The recent seizure of British Sailors in the Gulf has fueled a rising cost of Crude on the markets, and guess what, it’s also signalled an increase in the price of gas at the pump and elsewhere. Now that isn’t a surprise, though perhaps I wonder how much longer will we, the consumer, be taken in by the bullshit of Big Oil Companies, and their lackeys, Bush and Harper?
This constant playing on fear is wearing thin. Just like the Boy Who Cried Wolf so often, the danger is obvious here too. The more these Oil Companies bullshit us, claim it is merely a reaction to the tension or to unusual demand spikes, the less we will believe them, until it eventually becomes true.
Consider that the price per barrel is at around $65, and that it wasn’t until the price last hit the record high of just over $70 a barrel, that gas at the pump went to the $1.15 per litre price. Funny, that’s suddenly the price now at the pump, and yet the cost per barrel of crude is still down from that high point.
It isn’t an unusual winter or spring either. I mean we aren’t sitting with 6 feet of snow on the ground, temperatures are milder for the most part. In fact they have claimed it was a record mild winter, so demand surely wasn’t all that great over the last little while.
Iran has been threatening the oil route for over a year now. The tensions haven’t eased, but increased as well, making this latest venture into brinkmanship inevitable, yet the price of crude mostly went downwards from its high mark of $70+ a barrel.
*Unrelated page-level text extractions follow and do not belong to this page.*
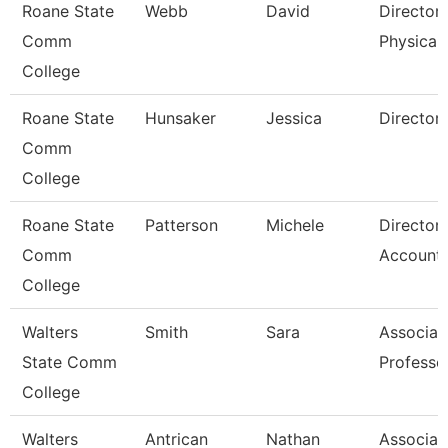
Roane State
Webb
David
Director
Comm
Physical 
College
Roane State
Hunsaker
Jessica
Director
Comm
College
Roane State
Patterson
Michele
Director
Comm
Accounti
College
Walters
Smith
Sara
Associat
State Comm
Professo
College
Walters
Antrican
Nathan
Associat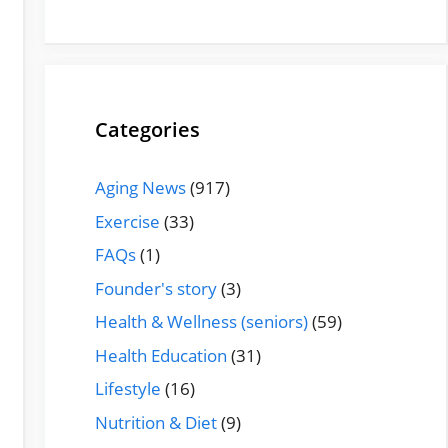
Categories
Aging News
(917)
Exercise
(33)
FAQs
(1)
Founder's story
(3)
Health & Wellness (seniors)
(59)
Health Education
(31)
Lifestyle
(16)
Nutrition & Diet
(9)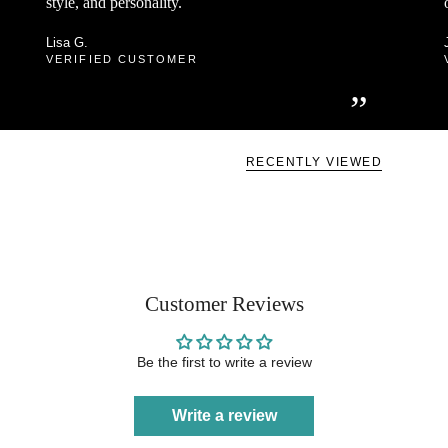
style, and personality.
Lisa G.
VERIFIED CUSTOMER
”
RECENTLY VIEWED
Customer Reviews
Be the first to write a review
Write a review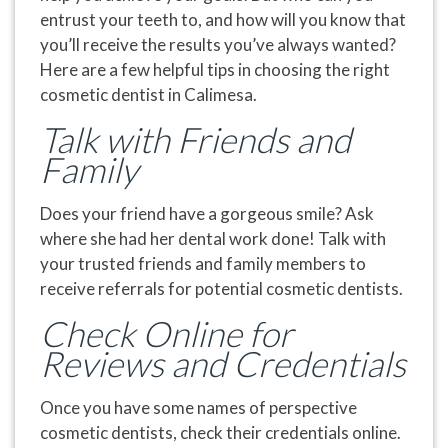
entrust your teeth to, and how will you know that
you’ll receive the results you’ve always wanted?
Here are a few helpful tips in choosing the right
cosmetic dentist in Calimesa.
Talk with Friends and
Family
Does your friend have a gorgeous smile? Ask
where she had her dental work done! Talk with
your trusted friends and family members to
receive referrals for potential cosmetic dentists.
Check Online for
Reviews and Credentials
Once you have some names of perspective
cosmetic dentists, check their credentials online.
Funny but prices at the pump never went down to previous marks, even as the price per barrel did.
For the sake of argument, lets use these figures. Crude $50 and gas pump price $1/litre. Crude $60 and gas pump $1.10/litre, and then Crude $70 and gas pump $1.20/litre. Now assuming that the claim by the Oil Companies is that rising tensions results in higher crude prices, and is their justification, then why does the price at the pump not fluctuate accordingly? If crude is at $65, it would stand to reason the pump price would be at the $1.15/litre mark, and when it drops to $50 a barrel, shouldn’t one expect the pump price to drop back to $1?
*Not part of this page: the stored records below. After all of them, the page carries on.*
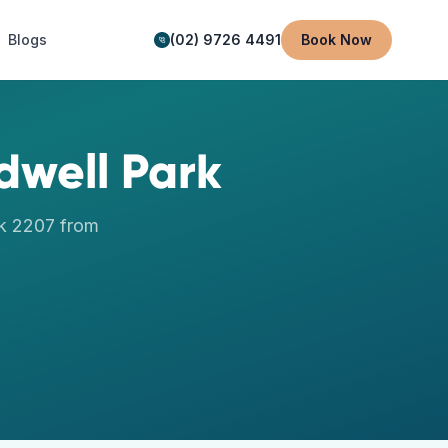
Blogs
(02) 9726 4491
Book Now
dwell Park
k
2207
from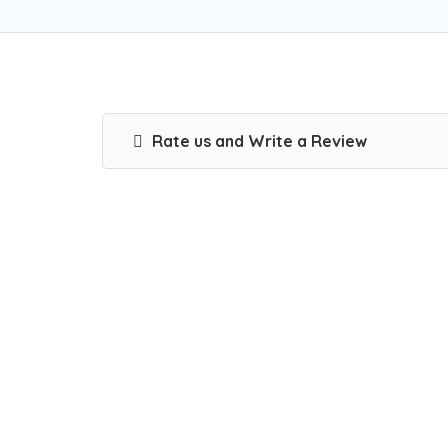
Rate us and Write a Review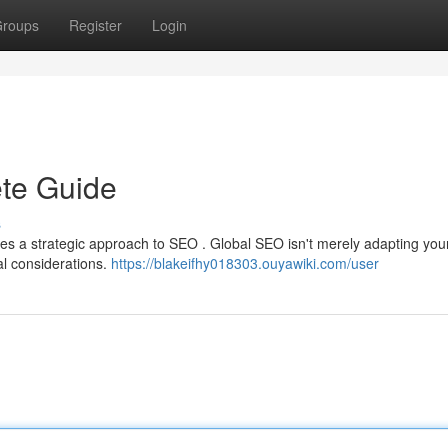
roups
Register
Login
te Guide
s
ires a strategic approach to SEO . Global SEO isn't merely adapting you
al considerations.
https://blakeifhy018303.ouyawiki.com/user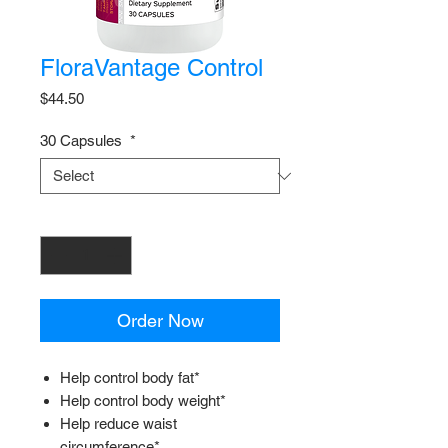
FloraVantage Control
Price
$44.50
30 Capsules
*
Quantity
*
Order Now
Help control body fat*
Help control body weight*
Help reduce waist
circumference*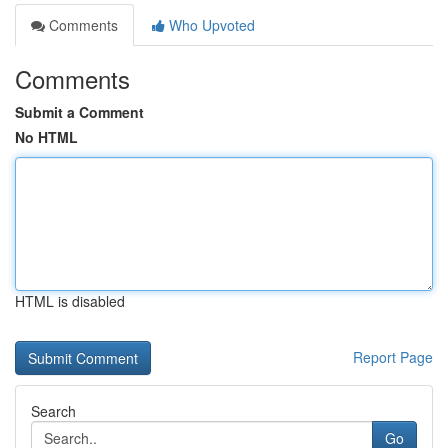
Comments
Who Upvoted
Comments
Submit a Comment
No HTML
HTML is disabled
Report Page
Search
Go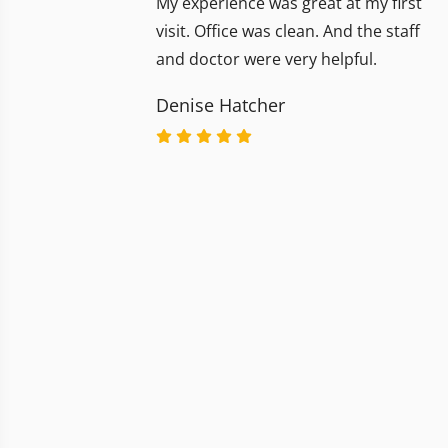
My experience was great at my first
visit. Office was clean. And the staff
and doctor were very helpful.
Denise Hatcher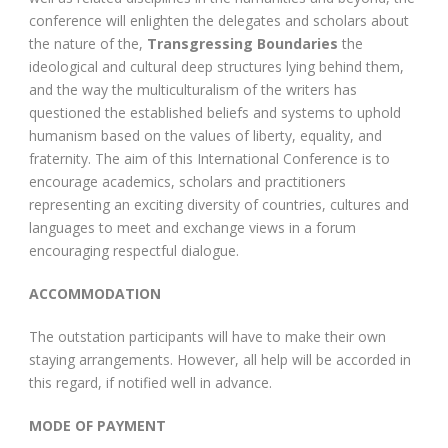
conference will enlighten the delegates and scholars about
the nature of the,
Transgressing Boundaries
the
ideological and cultural deep structures lying behind them,
and the way the multiculturalism of the writers has
questioned the established beliefs and systems to uphold
humanism based on the values of liberty, equality, and
fraternity. The aim of this International Conference is to
encourage academics, scholars and practitioners
representing an exciting diversity of countries, cultures and
languages to meet and exchange views in a forum
encouraging respectful dialogue.
ACCOMMODATION
The outstation participants will have to make their own
staying arrangements. However, all help will be accorded in
this regard, if notified well in advance.
MODE OF PAYMENT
Yet in reality it never does. Rising Tensions in the Gulf, or just pillaging the pocket books of consumers?
Then we had Bush with his early Daylight Savings Time crap, that oh yeah we had to follow along with. The whole purpose was so we would use less energy, and so if Bush and Harper are right on that, then obviously the combination of a mild winter, and early Daylight Savings, should mean a considerable drop in demand.
If ‘supply and demand’ are major factors in determining the price at the pump, one would assume that as demand drops, prices would drop. Funny, I didn’t see that happen, did you? Oh right, the explanation was that they were frightened of potential threats to the supply from the Middle East. Funny, the price per barrel was generally lower than at the peak of the ‘Scare Threats’. Still didn’t see any real drop at the pumps, did you?
This constant edging upwards, isn’t about tensions, or demand, but about corporate profits. Oil Companies, major backers of Bush and Harper, are raking in record profits each quarter, despite the alleged complaint that it is the taxes that make gas so high at the pump. Right, funny thing is, the taxes per barrel haven’t changed over the last year or two, and in fact have dropped up here. GST is down a whole per cent. Didn’t see that reflected at the pumps either.
Like our Utilities are controlled by government agencies, and I wonder, why not the oil industry? I mean billions of tax dollars has gone into the Alberta Oil Sands, and the oil industry is a vital part of our economy no different than Hydro is. So why shouldn’t we regulate it as well? Make them prove why they need a price hike, instead of allowing them to feed us their utter bullshit, while the execs get huge bonuses, and we get stuck with the bill?
The cost of fuel determines part of the cost of food. No matter where you live. It adds costs to simply doing business, in relation to heating costs, to delivery costs of goods both in and out. So with so much at stake in our economy, would make perfect sense that like Hydro, like the Telephone, this aspect of our economy should be held to strict controls.
It isn’t about private enterprise either. I mean unreasonable and excessive profits are not something we accept. Banks can’t charge 60% interest, so why should oil companies not be held to similar standards?
Oh right, I forgot, they own Bush who controls Harper.